Я прислонился к теплому боку бабушки и заснул.

Жизнь снова потекла быстро и густо, широкий поток впечатлений каждый день приносил душе что-то новое, что восхищало и тревожило, обижало, заставляло думать.

Вскоре я тоже всеми силами стремился как можно чаще видеть хромую девочку, говорить с нею или молча сидеть рядом, на лавочке у ворот, – с нею и молчать было приятно. Была она чистенькая, точно птица пеночка, и прекрасно рассказывала о том, как живут казаки на Дону; там она долго жила у дяди, машиниста маслобойни, потом отец ее, слесарь, переехал в Нижний.

– А еще дядя, второй, так тот служит при самом царе.

Вечерами, по праздникам, все население улицы выходило «за ворота», парни и девушки отправлялись на кладбище водить хороводы, мужики расходились по трактирам, на улице оставались бабы и ребятишки. Бабы рассаживались у ворот прямо на песке или на лавочках и поднимали громкий галдеж, ссорясь и судача; ребятишки начинали играть в лапту, в городки, в «шар-мазло», – матери следили за играми, поощряя легких, осмеивая плохих игроков. Было оглушительно шумно и незабвенно весело; присутствие и внимание «больших», возбуждая нас, мелочь, вносило во все игры особенное оживление, страстное соперничество. Но как бы сильно ни увлекались игрою мы трое – Кострома, Чурка и я, – все-таки нет-нет да тот или другой бежит похвастаться перед хроменькой девушкой.

– Видела, Людмила, как я все пять чушек из города вышиб?

Она ласково улыбалась, кивая головой несколько раз кряду.

Раньше наша компания старалась держаться во всех играх вместе, а теперь я видел, что Чурка и Кострома играют всегда в разных партиях, всячески соперничая друг с другом в ловкости и силе, часто – до слез и драки. Однажды они подрались так бешено, что должны были вмешаться большие и врагов разливали водою, как собак.

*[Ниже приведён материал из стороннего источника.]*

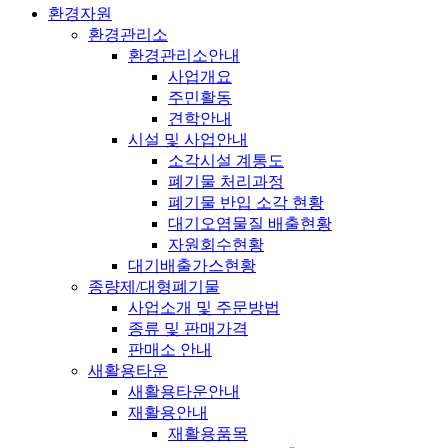
환경자원
환경관리소
환경관리소안내
사업개요
주민활동
견학안내
시설 및 사업안내
소각시설 계통도
폐기물 처리과정
폐기물 반입 소각 현황
대기오염물질 배출현황
자원회수현황
대기배출가스현황
종량제/대형폐기물
사업소개 및 주문방법
종류 및 판매가격
판매소 안내
새활용타운
새활용타운안내
재활용안내
재활용품목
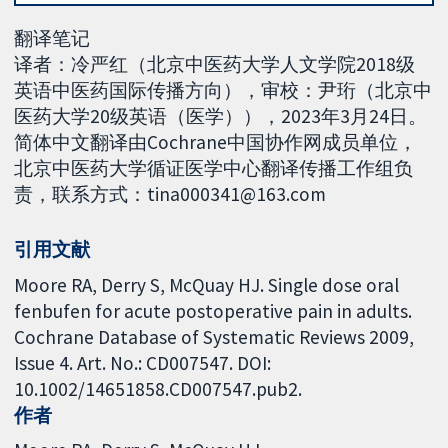
翻译笔记
译者：冷严红（北京中医药大学人文学院2018级
英语中医药国际传播方向），审校：尹珩（北京中
医药大学20级英语（医学）），2023年3月24日。
简体中文翻译由Cochrane中国协作网成员单位，
北京中医药大学循证医学中心翻译传播工作组负
责，联系方式：tina000341@163.com
引用文献
Moore RA, Derry S, McQuay HJ. Single dose oral
fenbufen for acute postoperative pain in adults.
Cochrane Database of Systematic Reviews 2009,
Issue 4. Art. No.: CD007547. DOI:
10.1002/14651858.CD007547.pub2.
作者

Людмила, сидя на лавочке, топала о землю здоровой ногой, а когда бойцы подкатывались к ней, отталкивала их костылем, боязливо вскрикивая:

– Перестаньте!

Лицо у нее было досиня бледное, глаза погасли и закатились, точно у кликуши.

Другой раз Кострома, позорно проиграв Чурке партию в городки, спрятался за ларь с овсом у бакалейной лавки, сел там на корточки и молча заплакал, – это было почти страшно: он крепко стиснул зубы, скулы его высунулись, костлявое лицо окаменело, а из черных, угрюмых глаз выкатываются тяжелые, крупные слезы. Когда я стал утешать его, он прошептал, захлебываясь слезами:

– Погоди… я его кирпичом по башке… увидит!

Чурка стал заносчив, ходил посредине улицы, как ходят парни-женихи, заломив картуз набекрень, засунув руки в карманы; он выучился ухарски сплевывать сквозь зубы и обещал:

– Скоро курить выучусь. Уж я два раза пробовал, да тошнит.

Все это не нравилось мне. Я видел, что теряю товарища, и мне казалось, что виною этому Людмила.

Как-то раз вечером, когда я разбирал на дворе собранные кости, тряпки и всякий хлам, ко мне подошла Людмила, покачиваясь, размахивая правой рукой.

– Здравствуй, – сказала она, трижды кивнув головою. – Кострома с тобой ходил?

– Да.

– А Чурка?

– Чурка с нами не дружится. Это все ты виновата, влюбились они в тебя и – дерутся…

Она покраснела, но ответила насмешливо:

– Вот еще! Чем же я виновата?

– А зачем влюбляешь?

– Я их не просила влюбляться! – сказала она сердито и пошла прочь, говоря: – Глупости все это! Я старше их, мне четырнадцать лет. В старших девочек не влюбляются…

– Много ты знаешь! – желая обидеть ее, крикнул я. – Вон лавочница, Хлыстова сестра, совсем старая, а как путается с парнями-то!

Людмила воротилась ко мне, глубоко всаживая свой костыль в песок двора.

– Ты сам ничего не знаешь, – заговорила она торопливо, со слезами в голосе, и милые глаза ее красиво разгорелись. – Лавочница – распутная, а я – такая, что ли? Я еще маленькая, меня нельзя трогать и щипать, и все… ты бы вот прочитал роман «Камчадалка», часть вторая, да и говорил бы!

Она ушла, всхлипывая. Мне стало жаль ее – в словах ее звучала какая-то неведомая мне правда. Зачем щиплют ее товарищи мои? А еще говорят – влюблены…

На другой день, желая загладить вину свою перед Людмилой, я купил на семишник леденцов «ячменного сахара», любимого ею, как я уже знал.

– Хочешь?

Она насильно сердито сказала:

– Уйди, я с тобой не дружусь!

Но тотчас взяла леденцы, заметив мне:

– Хоть бы в бумажку завернул, – руки-то грязные какие.

– Я мыл, да уж не отмываются.

Она взяла мою руку своей, сухой и горячей, посмотрела.